» PROBLEM DESCRIPTION: Your answer must be an exact copy of the entries below, with every picture removed.

» Saved data entries:

=====

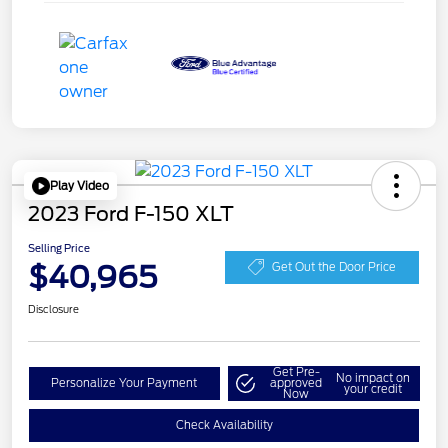
Play Video
2023 Ford F-150 XLT
Selling Price
$40,965
Get Out the Door Price
Disclosure
Get Pre-
No impact on
Personalize Your Payment
approved
your credit
Now
Check Availability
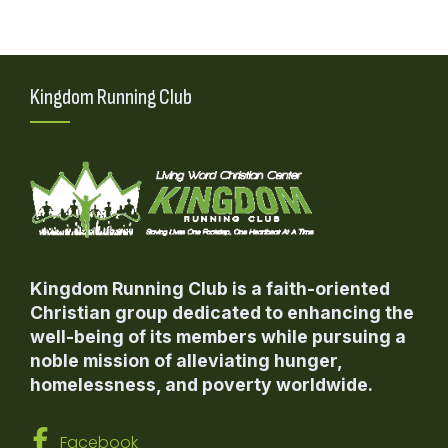
Kingdom Running Club
Kingdom Running Club is a faith-oriented
Christian group dedicated to enhancing the
well-being of its members while pursuing a
noble mission of alleviating hunger,
homelessness, and poverty worldwide.
Facebook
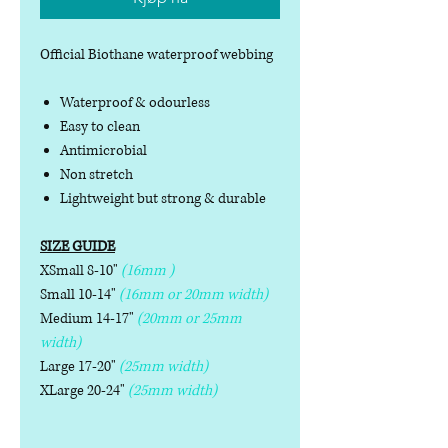
Official Biothane waterproof webbing
Waterproof & odourless
Easy to clean
Antimicrobial
Non stretch
Lightweight but strong & durable
SIZE GUIDE
XSmall 8-10"
(16mm )
Small 10-14"
(16mm or 20mm width)
Medium 14-17"
(20mm or 25mm
width)
Large 17-20"
(25mm width)
XLarge 20-24"
(25mm width)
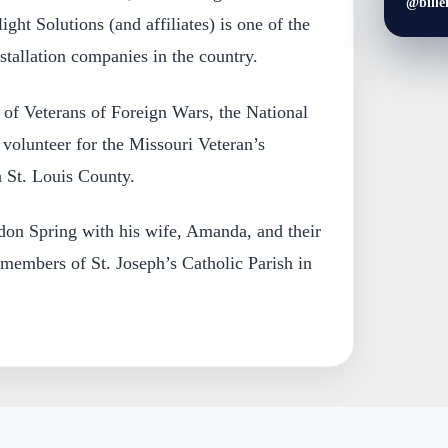
@bille
ight Solutions (and affiliates) is one of the
stallation companies in the country.
 of Veterans of Foreign Wars, the National
 volunteer for the Missouri Veteran’s
 St. Louis County.
ldon Spring with his wife, Amanda, and their
 members of St. Joseph’s Catholic Parish in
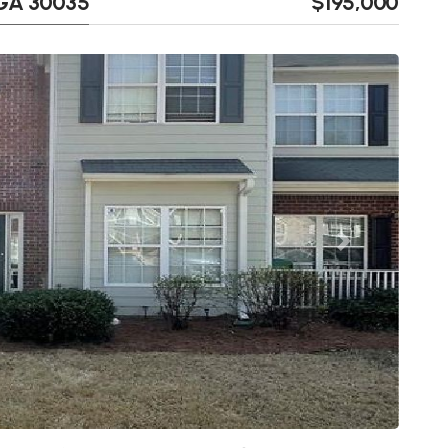
 GA 30035
$195,000
Next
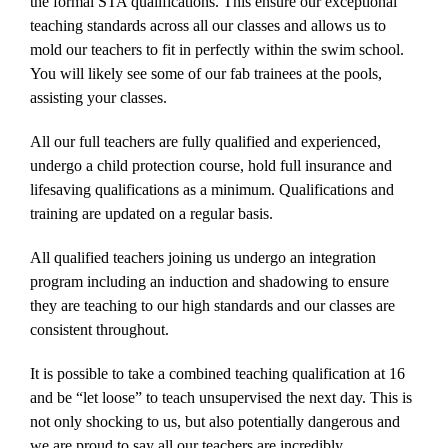
the formal STA qualifications. This ensure our exceptional
teaching standards across all our classes and allows us to
mold our teachers to fit in perfectly within the swim school.
You will likely see some of our fab trainees at the pools,
assisting your classes.
All our full teachers are fully qualified and experienced,
undergo a child protection course, hold full insurance and
lifesaving qualifications as a minimum. Qualifications and
training are updated on a regular basis.
All qualified teachers joining us undergo an integration
program including an induction and shadowing to ensure
they are teaching to our high standards and our classes are
consistent throughout.
It is possible to take a combined teaching qualification at 16
and be “let loose” to teach unsupervised the next day. This is
not only shocking to us, but also potentially dangerous and
we are proud to say all our teachers are incredibly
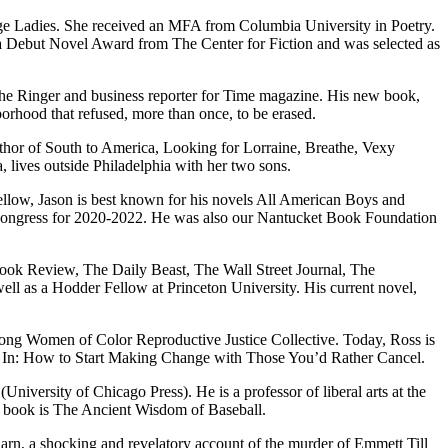
idge Ladies. She received an MFA from Columbia University in Poetry.
for a Debut Novel Award from The Center for Fiction and was selected as
t The Ringer and business reporter for Time magazine. His new book,
hborhood that refused, more than once, to be erased.
uthor of South to America, Looking for Lorraine, Breathe, Vexy
lives outside Philadelphia with her two sons.
llow, Jason is best known for his novels All American Boys and
ongress for 2020-2022. He was also our Nantucket Book Foundation
ok Review, The Daily Beast, The Wall Street Jour­nal, The
ll as a Hodder Fellow at Princeton University. His current novel,
erSong Women of Color Reproductive Justice Collective. Today, Ross is
ng In: How to Start Making Change with Those You’d Rather Cancel.
niversity of Chicago Press). He is a professor of liberal arts at the
ew book is The Ancient Wisdom of Baseball.
arn, a shocking and revelatory account of the murder of Emmett Till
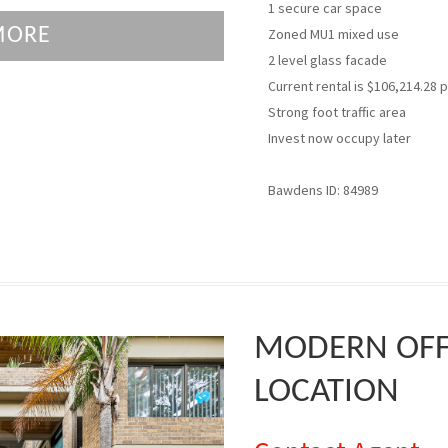
1 secure car space
MORE
Zoned MU1 mixed use
2 level glass facade
Current rental is $106,214.28 
Strong foot traffic area
Invest now occupy later
Bawdens ID: 84989
MODERN OFFI
LOCATION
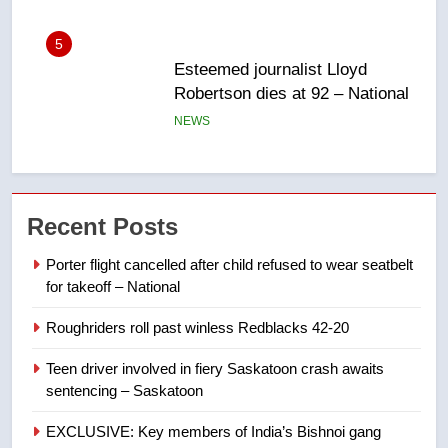
6
UN rapporteurs concerned India
may be behind threats to
Canadian activist
NEWS
7
B.C. wildfires grow, put more
Recent Posts
than 5K under evacuation orders
in past 24 hours
NEWS
Porter flight cancelled after child refused to wear seatbelt
for takeoff – National
8
Roughriders roll past winless Redblacks 42-20
Conservatives urge Ottawa to
list Kata’ib Hezbollah as terrorist
Teen driver involved in fiery Saskatoon crash awaits
entity – National
sentencing – Saskatoon
NEWS
EXCLUSIVE: Key members of India’s Bishnoi gang
1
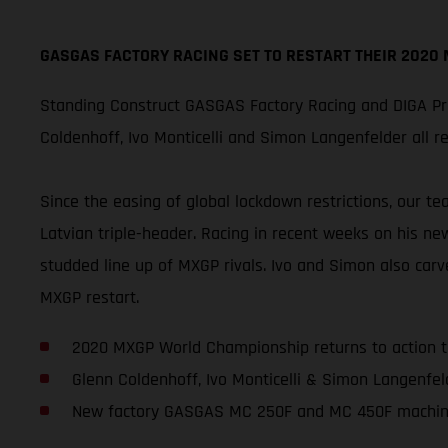
GASGAS FACTORY RACING SET TO RESTART THEIR 2020
Standing Construct GASGAS Factory Racing and DIGA Pro
Coldenhoff, Ivo Monticelli and Simon Langenfelder all 
Since the easing of global lockdown restrictions, our t
Latvian triple-header. Racing in recent weeks on his ne
studded line up of MXGP rivals. Ivo and Simon also carv
MXGP restart.
2020 MXGP World Championship returns to action 
Glenn Coldenhoff, Ivo Monticelli & Simon Langenfeld
New factory GASGAS MC 250F and MC 450F machin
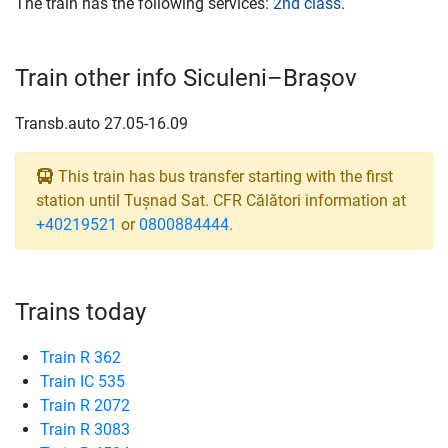
The train has the following services:
2nd class
.
Train other info Siculeni–Brașov
Transb.auto 27.05-16.09
This train has bus transfer starting with the first
station until Tușnad Sat. CFR Călători information at
+40219521
or
0800884444
.
Trains today
Train R 362
Train IC 535
Train R 2072
Train R 3083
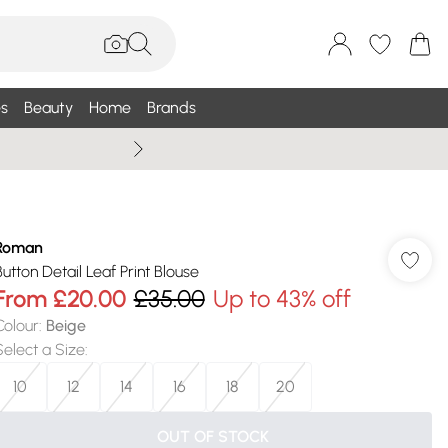
s
Beauty
Home
Brands
Wallis Summe
Roman
Button Detail Leaf Print Blouse
From
£20.00
£35.00
Up to 43% off
Colour
:
Beige
Select a Size
:
10
12
14
16
18
20
OUT OF STOCK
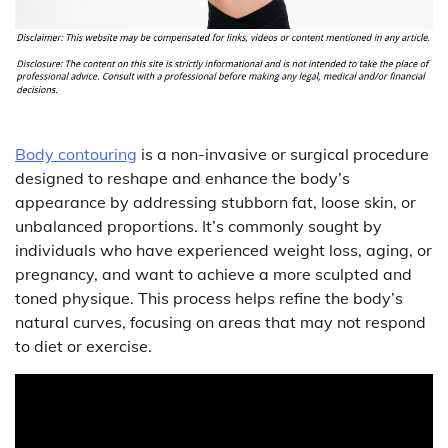
Body contouring
is a non-invasive or surgical procedure
designed to reshape and enhance the body’s
appearance by addressing stubborn fat, loose skin, or
unbalanced proportions. It’s commonly sought by
individuals who have experienced weight loss, aging, or
pregnancy, and want to achieve a more sculpted and
toned physique. This process helps refine the body’s
natural curves, focusing on areas that may not respond
to diet or exercise.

=====

» SOLUTION BELOW:
Play Video
2023 Ford F-150 XLT
Selling Price
$40,965
Get Out the Door Price
Disclosure
Get Pre-
No impact on
Personalize Your Payment
approved
your credit
Now
Check Availability
Kingdom Running Club
Kingdom Running Club is a faith-oriented
Christian group dedicated to enhancing the
well-being of its members while pursuing a
noble mission of alleviating hunger,
homelessness, and poverty worldwide.
Facebook
Official Biothane waterproof webbing
Waterproof & odourless
Easy to clean
Antimicrobial
Non stretch
Lightweight but strong & durable
SIZE GUIDE
XSmall 8-10"
(16mm )
Small 10-14"
(16mm or 20mm width)
Medium 14-17"
(20mm or 25mm
width)
Large 17-20"
(25mm width)
XLarge 20-24"
(25mm width)
@bille
ight Solutions (and affiliates) is one of the
stallation companies in the country.
 of Veterans of Foreign Wars, the National
 volunteer for the Missouri Veteran’s
 St. Louis County.
ldon Spring with his wife, Amanda, and their
 members of St. Joseph’s Catholic Parish in
 GA 30035
$195,000
Next
the formal STA qualifications. This ensure our exceptional
teaching standards across all our classes and allows us to
mold our teachers to fit in perfectly within the swim school.
You will likely see some of our fab trainees at the pools,
assisting your classes.
All our full teachers are fully qualified and experienced,
undergo a child protection course, hold full insurance and
lifesaving qualifications as a minimum. Qualifications and
training are updated on a regular basis.
All qualified teachers joining us undergo an integration
program including an induction and shadowing to ensure
they are teaching to our high standards and our classes are
consistent throughout.
It is possible to take a combined teaching qualification at 16
and be “let loose” to teach unsupervised the next day. This is
not only shocking to us, but also potentially dangerous and
we are proud to say all our teachers are incredibly
idge Ladies. She received an MFA from Columbia University in Poetry.
for a Debut Novel Award from The Center for Fiction and was selected as
t The Ringer and business reporter for Time magazine. His new book,
hborhood that refused, more than once, to be erased.
uthor of South to America, Looking for Lorraine, Breathe, Vexy
lives outside Philadelphia with her two sons.
llow, Jason is best known for his novels All American Boys and
ongress for 2020-2022. He was also our Nantucket Book Foundation
ok Review, The Daily Beast, The Wall Street Jour­nal, The
ll as a Hodder Fellow at Princeton University. His current novel,
erSong Women of Color Reproductive Justice Collective. Today, Ross is
ng In: How to Start Making Change with Those You’d Rather Cancel.
niversity of Chicago Press). He is a professor of liberal arts at the
ew book is The Ancient Wisdom of Baseball.
arn, a shocking and revelatory account of the murder of Emmett Till
1 secure car space
MORE
Zoned MU1 mixed use
2 level glass facade
Current rental is $106,214.28 
Strong foot traffic area
Invest now occupy later
Bawdens ID: 84989
MODERN OFFI
LOCATION
6
UN rapporteurs concerned India
may be behind threats to
Canadian activist
NEWS
7
B.C. wildfires grow, put more
Recent Posts
than 5K under evacuation orders
in past 24 hours
NEWS
Porter flight cancelled after child refused to wear seatbelt
for takeoff – National
8
Roughriders roll past winless Redblacks 42-20
Conservatives urge Ottawa to
list Kata’ib Hezbollah as terrorist
Teen driver involved in fiery Saskatoon crash awaits
entity – National
sentencing – Saskatoon
NEWS
EXCLUSIVE: Key members of India’s Bishnoi gang
1
GASGAS FACTORY RACING SET TO RESTART THEIR 2020
Standing Construct GASGAS Factory Racing and DIGA Pro
Coldenhoff, Ivo Monticelli and Simon Langenfelder all 
Since the easing of global lockdown restrictions, our t
Latvian triple-header. Racing in recent weeks on his ne
studded line up of MXGP rivals. Ivo and Simon also carv
MXGP restart.
2020 MXGP World Championship returns to action 
Glenn Coldenhoff, Ivo Monticelli & Simon Langenfeld
New factory GASGAS MC 250F and MC 450F machin
The train has the following services:
2nd class
.
Train other info Siculeni–Brașov
Transb.auto 27.05-16.09
This train has bus transfer starting with the first
station until Tușnad Sat. CFR Călători information at
+40219521
or
0800884444
.
Trains today
Train R 362
Train IC 535
Train R 2072
Train R 3083
s
Beauty
Home
Brands
Wallis Summe
Roman
Button Detail Leaf Print Blouse
From
£20.00
£35.00
Up to 43% off
Colour
:
Beige
Select a Size
:
10
12
14
16
18
20
OUT OF STOCK
Body contouring
is a non-invasive or surgical procedure
designed to reshape and enhance the body’s
appearance by addressing stubborn fat, loose skin, or
unbalanced proportions. It’s commonly sought by
individuals who have experienced weight loss, aging, or
pregnancy, and want to achieve a more sculpted and
toned physique. This process helps refine the body’s
natural curves, focusing on areas that may not respond
to diet or exercise.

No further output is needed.